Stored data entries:

▼

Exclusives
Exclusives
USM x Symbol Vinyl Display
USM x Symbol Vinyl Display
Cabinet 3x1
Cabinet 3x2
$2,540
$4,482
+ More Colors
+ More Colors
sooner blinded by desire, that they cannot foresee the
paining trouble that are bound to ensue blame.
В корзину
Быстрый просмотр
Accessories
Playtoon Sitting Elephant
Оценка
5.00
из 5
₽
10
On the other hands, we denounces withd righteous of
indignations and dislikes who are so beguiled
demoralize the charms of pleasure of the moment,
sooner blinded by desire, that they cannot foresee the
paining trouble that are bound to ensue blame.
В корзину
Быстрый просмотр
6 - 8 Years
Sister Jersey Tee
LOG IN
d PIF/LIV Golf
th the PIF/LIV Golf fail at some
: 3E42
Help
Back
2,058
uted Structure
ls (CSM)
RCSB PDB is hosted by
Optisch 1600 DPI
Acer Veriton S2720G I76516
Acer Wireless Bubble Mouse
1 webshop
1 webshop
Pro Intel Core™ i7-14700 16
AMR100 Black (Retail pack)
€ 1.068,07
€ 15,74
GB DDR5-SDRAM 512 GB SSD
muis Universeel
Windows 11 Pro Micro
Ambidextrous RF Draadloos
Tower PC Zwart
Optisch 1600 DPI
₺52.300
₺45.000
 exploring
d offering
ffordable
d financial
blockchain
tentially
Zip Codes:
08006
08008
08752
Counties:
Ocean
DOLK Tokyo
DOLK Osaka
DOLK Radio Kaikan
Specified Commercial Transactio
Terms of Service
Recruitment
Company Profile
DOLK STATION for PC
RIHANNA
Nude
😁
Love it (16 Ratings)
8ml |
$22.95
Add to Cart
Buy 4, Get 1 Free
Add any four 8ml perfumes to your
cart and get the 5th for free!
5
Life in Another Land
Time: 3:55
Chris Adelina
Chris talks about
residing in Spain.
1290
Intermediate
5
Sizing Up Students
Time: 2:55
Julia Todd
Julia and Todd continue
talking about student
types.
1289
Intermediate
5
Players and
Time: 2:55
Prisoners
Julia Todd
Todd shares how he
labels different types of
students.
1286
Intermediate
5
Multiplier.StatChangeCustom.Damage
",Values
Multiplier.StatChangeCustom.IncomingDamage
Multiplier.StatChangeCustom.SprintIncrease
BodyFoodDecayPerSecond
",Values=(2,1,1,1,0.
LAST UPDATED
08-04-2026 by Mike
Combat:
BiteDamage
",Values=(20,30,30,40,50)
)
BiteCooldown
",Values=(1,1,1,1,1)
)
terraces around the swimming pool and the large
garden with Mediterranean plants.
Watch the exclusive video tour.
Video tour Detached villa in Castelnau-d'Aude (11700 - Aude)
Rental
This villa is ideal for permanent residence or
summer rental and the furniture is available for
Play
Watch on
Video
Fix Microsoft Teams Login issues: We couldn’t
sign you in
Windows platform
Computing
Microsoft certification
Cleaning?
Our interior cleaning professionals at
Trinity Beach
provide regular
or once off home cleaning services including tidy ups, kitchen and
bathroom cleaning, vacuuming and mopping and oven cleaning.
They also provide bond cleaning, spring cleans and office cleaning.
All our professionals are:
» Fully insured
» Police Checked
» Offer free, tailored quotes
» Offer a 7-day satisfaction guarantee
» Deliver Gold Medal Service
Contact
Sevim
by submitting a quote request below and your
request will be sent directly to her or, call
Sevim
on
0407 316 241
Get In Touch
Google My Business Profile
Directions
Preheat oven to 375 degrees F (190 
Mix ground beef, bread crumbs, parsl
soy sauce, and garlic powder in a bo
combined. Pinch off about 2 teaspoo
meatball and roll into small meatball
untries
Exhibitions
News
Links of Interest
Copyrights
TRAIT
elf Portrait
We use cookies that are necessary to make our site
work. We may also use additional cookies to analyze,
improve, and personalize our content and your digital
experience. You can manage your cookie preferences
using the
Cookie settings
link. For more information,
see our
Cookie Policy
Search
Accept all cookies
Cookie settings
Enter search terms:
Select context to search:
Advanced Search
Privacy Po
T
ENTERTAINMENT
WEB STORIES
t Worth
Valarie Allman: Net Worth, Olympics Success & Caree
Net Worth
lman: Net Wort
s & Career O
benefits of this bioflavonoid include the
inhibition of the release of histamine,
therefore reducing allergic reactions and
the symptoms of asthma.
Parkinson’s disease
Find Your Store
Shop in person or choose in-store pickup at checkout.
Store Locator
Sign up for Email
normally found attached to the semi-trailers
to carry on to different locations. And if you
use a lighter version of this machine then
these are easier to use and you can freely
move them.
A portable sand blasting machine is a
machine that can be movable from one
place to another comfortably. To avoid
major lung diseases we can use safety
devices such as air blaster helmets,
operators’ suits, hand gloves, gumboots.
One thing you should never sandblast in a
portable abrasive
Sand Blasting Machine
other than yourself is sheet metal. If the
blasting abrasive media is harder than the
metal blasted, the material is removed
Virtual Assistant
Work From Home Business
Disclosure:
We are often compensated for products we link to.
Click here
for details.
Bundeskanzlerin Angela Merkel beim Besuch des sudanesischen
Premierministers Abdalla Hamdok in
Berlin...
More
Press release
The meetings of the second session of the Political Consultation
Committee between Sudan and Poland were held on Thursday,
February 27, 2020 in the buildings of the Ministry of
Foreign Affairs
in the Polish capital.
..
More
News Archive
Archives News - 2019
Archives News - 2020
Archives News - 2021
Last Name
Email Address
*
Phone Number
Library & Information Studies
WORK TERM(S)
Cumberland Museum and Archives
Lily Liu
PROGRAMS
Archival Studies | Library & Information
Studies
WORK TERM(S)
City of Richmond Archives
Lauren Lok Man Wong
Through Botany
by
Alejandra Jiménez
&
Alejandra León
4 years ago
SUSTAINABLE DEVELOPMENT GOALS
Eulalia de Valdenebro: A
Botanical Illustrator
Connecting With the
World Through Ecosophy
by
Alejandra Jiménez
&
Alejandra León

▲

> [EXERCISE INSTRUCTIONS] Which lines run from the one containing "4 years ago" to the end of the data? Output them exactly, with nothing added.

> [OUTPUT FOR THIS TASK]
4 years ago
SUSTAINABLE DEVELOPMENT GOALS
Eulalia de Valdenebro: A
Botanical Illustrator
Connecting With the
World Through Ecosophy
by
Alejandra Jiménez
&
Alejandra León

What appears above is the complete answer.